The Sun has contacted Volkswagen to see if it will pass on the tax cuts to consumers and we’ll update this story if we get a response.
What products could see price cuts?
But the good news for shoppers is that the cost of some items imported from outside of the EU will fall.
Batteries, televisions, spoons and carpets are among such items. The tariffs on these currently range from 4.7 per cent to 14 per cent and will also be slashed to 0 per cent.
There are also foods that will see tariffs cut.

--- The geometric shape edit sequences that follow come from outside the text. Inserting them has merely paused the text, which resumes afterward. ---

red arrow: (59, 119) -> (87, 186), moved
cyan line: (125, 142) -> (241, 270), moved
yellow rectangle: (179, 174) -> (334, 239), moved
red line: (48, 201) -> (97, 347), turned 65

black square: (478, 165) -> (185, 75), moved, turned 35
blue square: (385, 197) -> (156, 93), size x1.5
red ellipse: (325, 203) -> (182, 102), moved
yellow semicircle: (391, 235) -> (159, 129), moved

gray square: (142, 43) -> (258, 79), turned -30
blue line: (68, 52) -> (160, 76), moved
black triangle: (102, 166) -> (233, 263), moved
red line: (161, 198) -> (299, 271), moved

For example, oranges will have their tariff cut from 16 per cent to 0 per cent.
This means Jaffa Oranges, some of which are produced in Israel and South Africa, could fall in price by 29p from £1.85 to £1.56 at Tesco.
While onions, some of which Tesco imports from Egypt and New Zealand, could fall by 2p to 16p per kilogram down from 18p per kilo as the 9.6 per cent tariff on these is being cut.
The import tariff on wine and vodka will also fall from 20 per cent to 0 per cent.
So Russian Standard Vodka could fall in price by £3.90 from £19.50 to £15.60, while Tesco’s South African Chenin Blanc white wine could fall by 85p from £4.25 to £3.40.
All of these products listed will continue to have a 0 per cent tariff when imported from the EU.
But while Miles Beale, chief executive of the Wine and Spirit Trade Association (WSTA) welcomes the tariff suspension he’s warns that more needs to be done to ensure free trade.
He said: “We welcome the decision that there would be a temporary suspension of tariffs on wine and most spirits under ‘No Deal’, which the WSTA called for earlier this year.
“But far more than this would be required to ensure that wine and spirit businesses can deliver a free flow of trade.”
Commenting on the tariff changes, a Government spokesperson said: “Our transitional tariff regime will help to protect British jobs and avoid consumer price increases if we leave the European Union without an agreement.
“This is a temporary measure and we will be monitoring the economy closely, as well as consulting with businesses to decide what our tariffs should be after this transition period.”
The Sun has contacted Asda, Morrisons, Sainsbury’s and Tesco to ask if they’ll pass on tariff increases and cuts and we’ll update this story as soon as we get a response.
Theresa May’s Brexit deal was last night crushed by MPs meaning we’re no nearer to quitting EU after 993 days.
Meanwhile, Philip Hammond has warned MPs in today’s Spring Statement that a £20billion spending windfall will be wasted if there’s a no deal Brexit.